For 1x1 2d convolution with N input-channels, and N output-channels:

  • we need ~floor(sqrt(134217728/N))-sized matrix to apply conv to, to get the same amount of data
  • it will perform (N**2 + (N-1)*N)*(134217728/N)~268435456N flops~0.27N Gflops (we need N~10000 to get the same amount of computation as 8192x8192 matmul

In practice I am getting the error when trying to create matrix that big.
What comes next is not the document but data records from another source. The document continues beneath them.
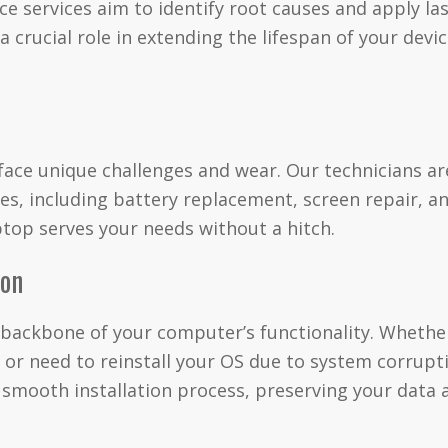
 services aim to identify root causes and apply last
 crucial role in extending the lifespan of your devi
 face unique challenges and wear. Our technicians ar
s, including battery replacement, screen repair, a
top serves your needs without a hitch.
ion
 backbone of your computer’s functionality. Whether
 or need to reinstall your OS due to system corrupt
a smooth installation process, preserving your data 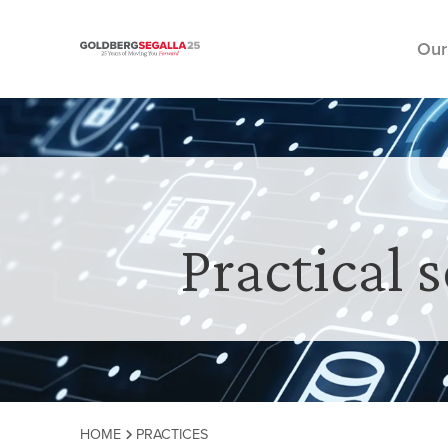
Our
Skip to content
Practical 
HOME
PRACTICES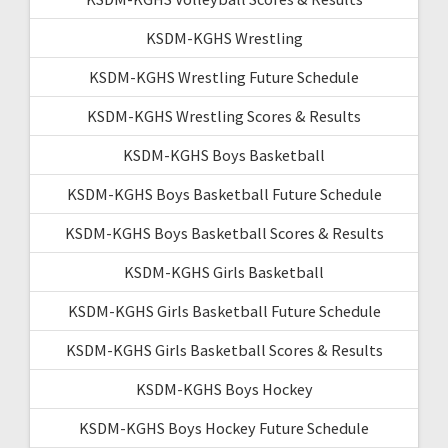
KSDM-KGHS Wrestling
KSDM-KGHS Wrestling Future Schedule
KSDM-KGHS Wrestling Scores & Results
KSDM-KGHS Boys Basketball
KSDM-KGHS Boys Basketball Future Schedule
KSDM-KGHS Boys Basketball Scores & Results
KSDM-KGHS Girls Basketball
KSDM-KGHS Girls Basketball Future Schedule
KSDM-KGHS Girls Basketball Scores & Results
KSDM-KGHS Boys Hockey
KSDM-KGHS Boys Hockey Future Schedule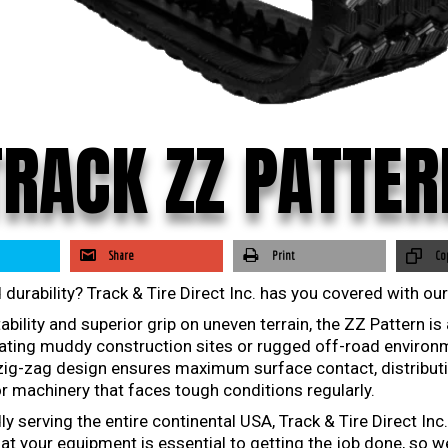
TRACK ZZ PATTER
Share
Print
Co
 durability? Track & Tire Direct Inc. has you covered with ou
ility and superior grip on uneven terrain, the ZZ Pattern is
ting muddy construction sites or rugged off-road environme
 zig-zag design ensures maximum surface contact, distribut
r machinery that faces tough conditions regularly.
 serving the entire continental USA, Track & Tire Direct Inc.
at your equipment is essential to getting the job done, so w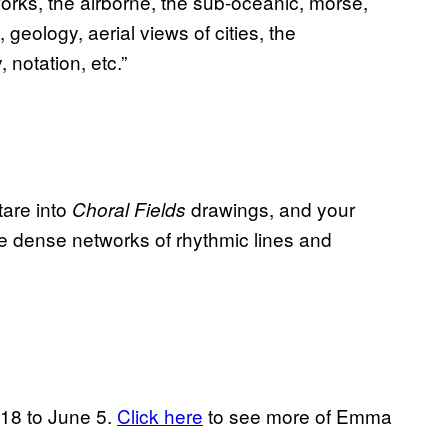
orks, the airborne, the sub-oceanic, morse,
 geology, aerial views of cities, the
notation, etc.”
tare into
drawings, and your
Choral Fields
se dense networks of rhythmic lines and
18 to June 5.
Click here
to see more of Emma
Had to scale the size down by x100. Error looks like:

tensorflow.python.framework.errors_impl.InternalError: Blas SGEMM launch failed : m=134212225, n=1, k=1
         [[Node: Conv2D = Conv2D[T=DT_HALF, data_format="NHWC", padding="VALID", strides=[1, 1, 1, 1], use_cudnn_on_gpu=true, _device="/job:localhost/replica:0/task:0/device:GPU:0"](Variable/read, Variable_1/read)]]

Testing (expanding Yaroslav’s code: https://gist.github.com/dimitry12/d8eb165eb9ecd474d6a017156bec3466#file-conv-py-L76-L79):

38,0.6277977837
41,0.7149783805
45,0.8152390789
49,0.9075997542
53,1.0192397357
58,1.0858789485
64,1.5005017117
69,1.3305306010
76,1.4670993722
82,1.4340319776
90,1.5266188081
98,1.6651400846
107,1.9491080286
117,2.1242829384
128,2.9893740279
139,1.9558330697
152,2.9484651222
165,2.3725707415
181,2.5822941898
197,2.9695160932
215,3.1080774282
234,3.2204323179
256,5.3002793901
279,3.8160422806
304,4.7311686984
331,3.7756175425
362,4.2303946644
394,3.9343579247
430,3.8086561374
469,5.0551012201
512,6.7722605583
558,4.7593597729
608,7.7169478252
663,4.5043897079
724,4.3966474121
789,4.4033521839
861,4.3245146979
939,3.8774351501
1024,4.4114756494

Spikes are present, but are less exciting and overall flops are much-much lower (my math is certainly wrong somewhere). At least it confirms for me that nvcr.io/nvidia/tensorflow:17.12’s conv2d does use Tensor Cores.

Interestingly, performance degrades as number of channels increases (and HxW correspondingly decreases).

Really, with 1x1 kernel conv2d is not even matrix-matrix multiply, but vector-matrix multiply - I am suprised spikes (as a tell-tale of Tensor Cores) even show-up.